» Recorded data:
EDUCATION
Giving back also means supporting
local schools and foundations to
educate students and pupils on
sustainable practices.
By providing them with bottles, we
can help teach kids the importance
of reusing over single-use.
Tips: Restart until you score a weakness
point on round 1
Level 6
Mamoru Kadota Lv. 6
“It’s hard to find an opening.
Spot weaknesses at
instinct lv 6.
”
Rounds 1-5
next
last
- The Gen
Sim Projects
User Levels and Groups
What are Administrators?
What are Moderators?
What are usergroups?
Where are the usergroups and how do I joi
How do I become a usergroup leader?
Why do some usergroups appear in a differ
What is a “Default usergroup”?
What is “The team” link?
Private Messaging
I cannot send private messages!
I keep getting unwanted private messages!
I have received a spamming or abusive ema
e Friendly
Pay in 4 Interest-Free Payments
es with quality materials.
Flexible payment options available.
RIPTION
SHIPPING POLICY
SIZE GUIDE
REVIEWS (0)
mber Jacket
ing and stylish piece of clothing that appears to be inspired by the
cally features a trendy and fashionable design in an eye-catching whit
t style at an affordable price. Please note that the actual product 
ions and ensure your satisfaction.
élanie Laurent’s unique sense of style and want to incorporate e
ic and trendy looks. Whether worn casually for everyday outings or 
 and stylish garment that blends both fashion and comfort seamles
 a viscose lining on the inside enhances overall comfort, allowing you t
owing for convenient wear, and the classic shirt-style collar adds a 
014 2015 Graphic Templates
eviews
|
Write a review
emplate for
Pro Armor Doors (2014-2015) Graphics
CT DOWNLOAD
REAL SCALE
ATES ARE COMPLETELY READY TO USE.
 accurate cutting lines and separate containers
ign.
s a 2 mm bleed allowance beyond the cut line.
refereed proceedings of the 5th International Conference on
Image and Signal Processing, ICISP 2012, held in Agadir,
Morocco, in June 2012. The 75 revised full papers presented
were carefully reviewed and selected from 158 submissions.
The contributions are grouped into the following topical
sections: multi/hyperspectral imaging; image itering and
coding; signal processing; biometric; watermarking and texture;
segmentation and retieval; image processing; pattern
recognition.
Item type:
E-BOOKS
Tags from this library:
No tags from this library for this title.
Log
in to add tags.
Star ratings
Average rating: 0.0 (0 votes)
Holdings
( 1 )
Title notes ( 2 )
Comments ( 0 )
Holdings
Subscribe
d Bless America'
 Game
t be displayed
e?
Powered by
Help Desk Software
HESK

» Work request:
Scan the records for the word "that" and copy every line where it is found.

» Expected output:
ing and stylish piece of clothing that appears to be inspired by the
t style at an affordable price. Please note that the actual product 
 and stylish garment that blends both fashion and comfort seamles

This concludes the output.